Growth and Future Prospects
The Japanese semiconductor market is expected to follow the growth of the global semiconductor market, with anticipated double-digit growth in the coming years. With the value of the global semiconductor market expected to swell to $1 trillion by 2030, Japan is well positioned to serve as a manufacturing hub. This growth is driven by the increasing demand for semiconductors in various sectors, including automotive, consumer electronics, and telecommunications.
Challenges and Roadblocks
Despite these positive developments, Japan faces several challenges. It lags behind global technological leaders by an estimated 10 years and is heavily dependent on imports from South Korea and Taiwan. Over 64.2% of its chips are usually imported from these countries, leaving the country vulnerable to supply chain disruptions.
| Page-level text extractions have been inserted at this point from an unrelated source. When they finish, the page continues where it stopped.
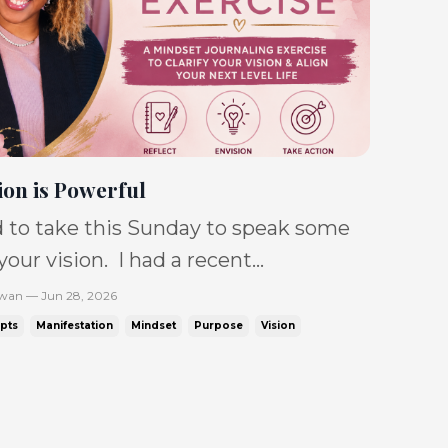
ion is Powerful
 to take this Sunday to speak some
 your vision. I had a recent
tion with the beautiful Dr. Cecily
Swan — Jun 28, 2026
ho shared that she was at a point
pts
Manifestation
Mindset
Purpose
Vision
e needed to borrow a belief as she
ding towards her vision. That
t resonated so deeply, because that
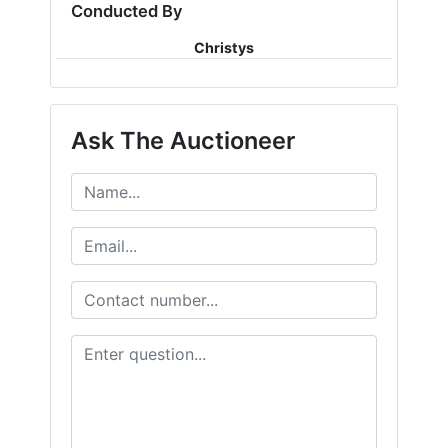
Conducted By
Christys
Ask The Auctioneer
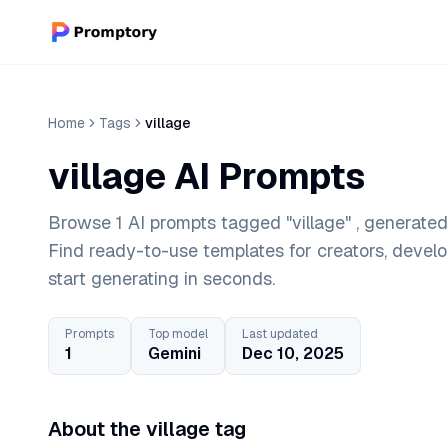
Home
Tags
village
village AI Prompts
Browse 1 AI prompts tagged "village" , generated
Find ready-to-use templates for creators, devel
start generating in seconds.
Prompts
Top model
Last updated
1
Gemini
Dec 10, 2025
About the village tag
Moreover, Japan has faced challenges in shifting business models from traditional vertical integration (IDM) to horizontal division of labor (fabless/foundry).
Government Initiatives and International Relations
The Japanese government has enacted several initiatives to revitalize the semiconductor industry. This encompasses the establishment of the Leading-Edge Semiconductor Technology Center (LSTC), mirroring the U.S. National Semiconductor Technology Center (NSTC), as a public research organization. Additionally, the government’s enactment of the Economic Security Promotion Act (ESPA) mandates Japanese companies to factor in economic security while making decisions. These initiatives mirror Japan’s dedicated commitment to reclaiming its stance within the global semiconductor landscape.
Over the last three years, the Japanese government has been investing billions of dollars in its domestic chip industry and providing enormous subsidies for joint ventures with companies from Taiwan, a crucial semiconductor supplier, and the United States (US). At the first meeting of the bilateral Japan-U.S. Commercial and Industrial Partnership (JUCIP) on May 4, 2022, both parties reached a consensus regarding the “Basic Principles on Semiconductor Cooperation.” This agreement delineated a vision aimed at collaborating on objectives and strategies, particularly focusing on fortifying a more robust semiconductor supply chain.
The consortium members, including Japanese high-tech and financial firms such as Toyota, Sony, NTT, NEC, Kioxia (Toshiba), Softbank, Denso, and Mitsubishi UFJ Bank, are expected to constitute an initial market for the output of the consortium. This consortium represents a significant step towards creating a robust semiconductor ecosystem in Japan.
These figures and investments highlight the significant strides Japan is making in revitalizing its semiconductor industry. With its strategic initiatives and collaborations, Japan is well-positioned to reclaim its position as a global leader in the semiconductor industry. The rising sun in the global semiconductor landscape is indeed a fascinating development to watch.